RE: Destroyed by Total Capitalism
November 5, 2012 at 4:19 pm
(This post was last modified: November 5, 2012 at 4:24 pm by Tiberius.)
(November 5, 2012 at 3:30 pm)The_Germans_are_coming Wrote: wouldn`t without that seperation, things have been worse?It depends on how you view government. If you want government to be a mother-figure and constantly interfere with people's lives, then you would want a close relationship between the state and the market. However, in my opinion, this does more damage than it does good. Firstly, it rewards failure...a corner shop that can't afford to keep going will close down, and that seems logical, but why isn't the same for a big business that has clearly made bad decisions? Secondly, if the government doesn't have total control over the market it is trying to interfere with, things get even more out of hand. How much of the bailout money went directly into bankers' bonuses? Quite a lot: http://www.nytimes.com/2009/07/31/business/31pay.html
GM would have gone and withit it`s jobs.
If the banks would have gone, people would have lost their savings.
I understand the argument against lobbyism. But shouldnt the goverment be able to interfere when things get out of hand?
True, GM would have gone, and so would its jobs, but when a company cannot afford to keep paying its employees...it is a failed company. It does not deserve to be propped up by the government. The whole point of the free market is free competition. If there is an influx of new employees into the market (from a big corporation failure), and there is still a demand for their trade, other companies will either take them on board or form out of those that are left.

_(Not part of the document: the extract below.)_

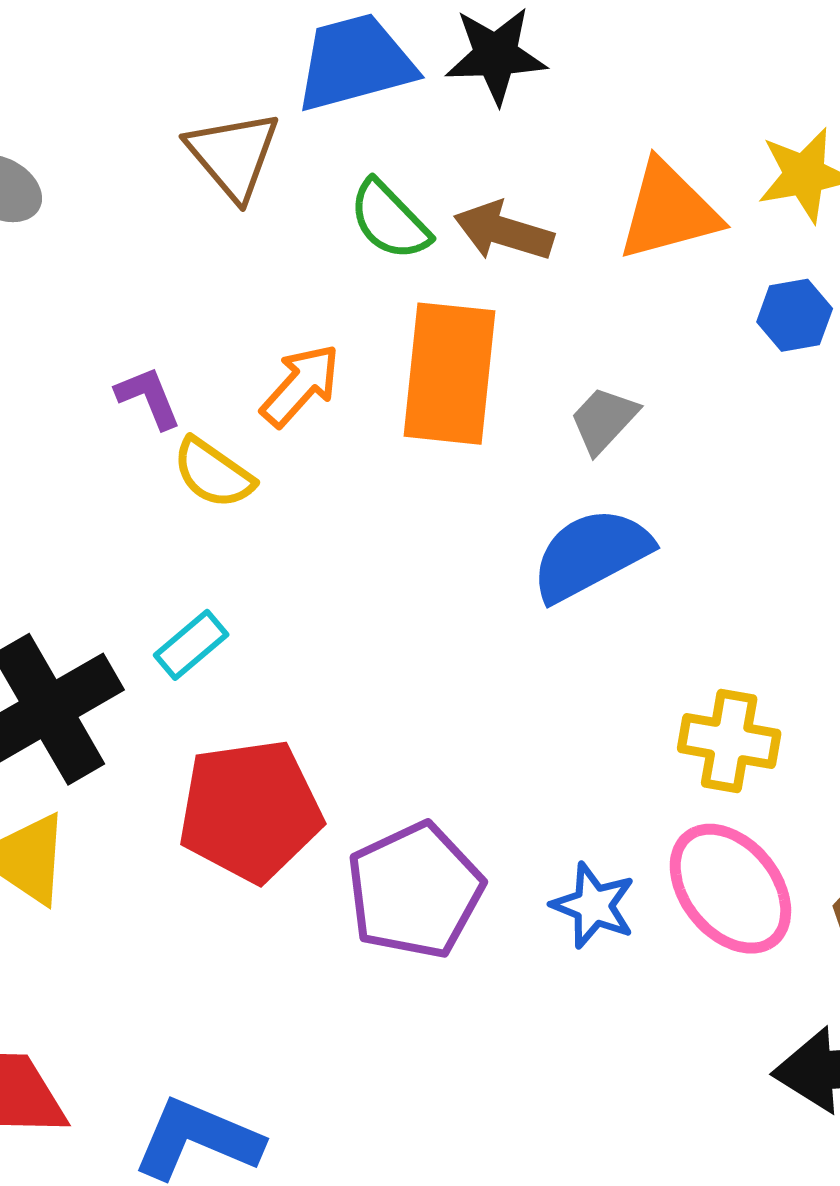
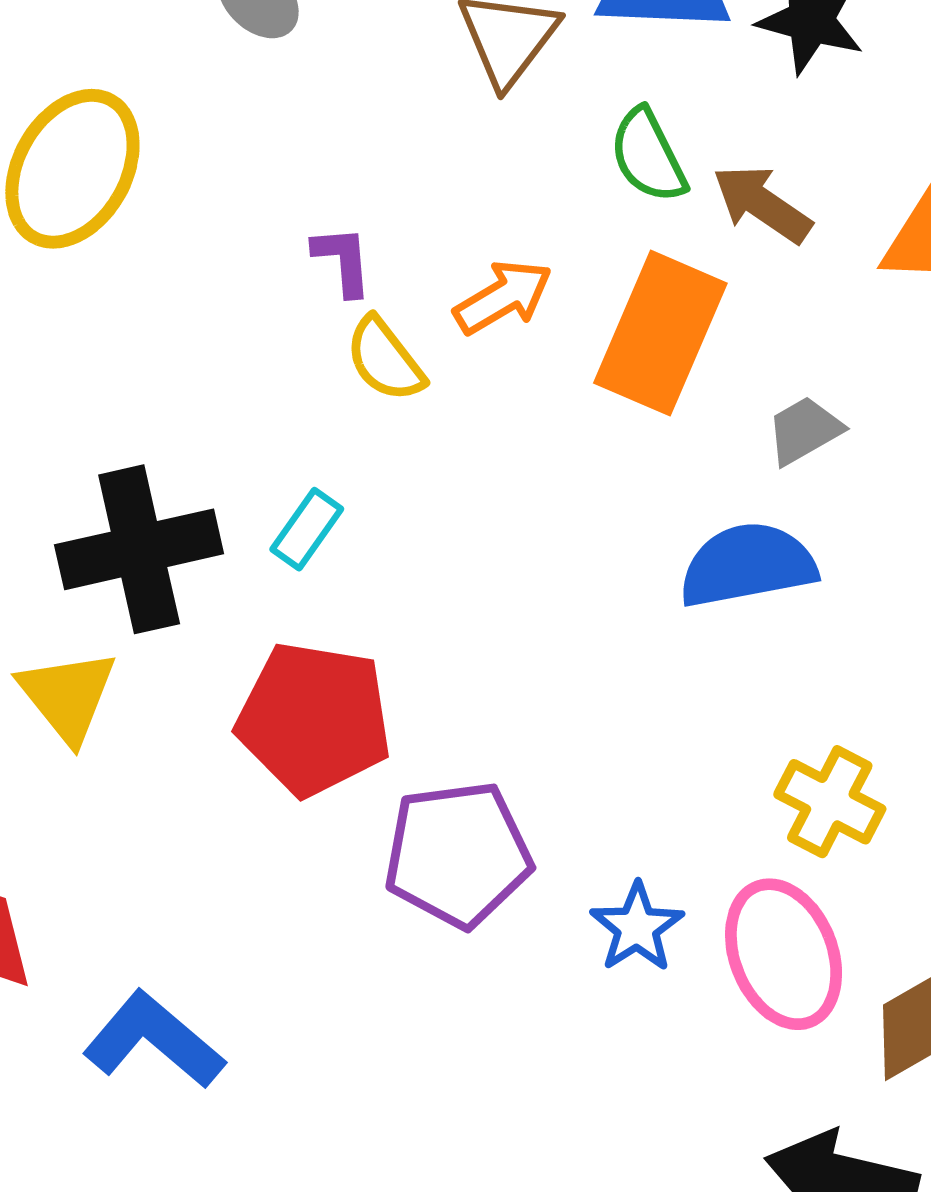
cyan rectangle: (191, 645) -> (307, 529), turned -32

To posit another scenario; there are thousands, and possibly millions of people who work in the printing industry, whether it be for newspapers or books. Now imagine (in a very likely near-future scenario) that the market for printed newspapers and books is either drastically reduced, or wiped out completely. Should the government step in to save the jobs of a now effectively useless sector of the market? No. That would be absurd; a complete waste of money. The world changes, and people have to change with it, whether that means learning new skills, or adapting the ones they already have.
I'm not denying the market can be a cruel place, but it works for the simple reason that supply and demand works. It is the most natural of systems, and without knowing the future, it is the best system we have.
The case of banks is a little different. People operate under the delusion that banks are a free and risk-free place to store money. They are not. Banks make the profit through investments, and they use the money of their customers to make these investments. It is the customer who risks their money putting it in a bank. They do not need to; they can store it in a safe if they so wish. The benefit of storing it in a bank often outweighs storing it in a safe of course; you get additional physical security, and can accumulate interest. However, you do so at the risk of losing it if the bank goes bust.
(November 5, 2012 at 4:12 pm)Minimalist Wrote:I was being prescriptive, not descriptive. Nothing religious; just a statement of how capitalism is supposed to be set up for it to properly match the definition.Quote:The market cannot control the state, and the state cannot control the market.
Do you pray to that god of yours, Tibs? Because that sure as hell sounds like the same kind of religious drivel we get from the theists.
Maybe you should sacrifice a goat or something to the Koch Brothers.
A similar example for socialism would be: The state controls the market. The market (at least, the people) control the state.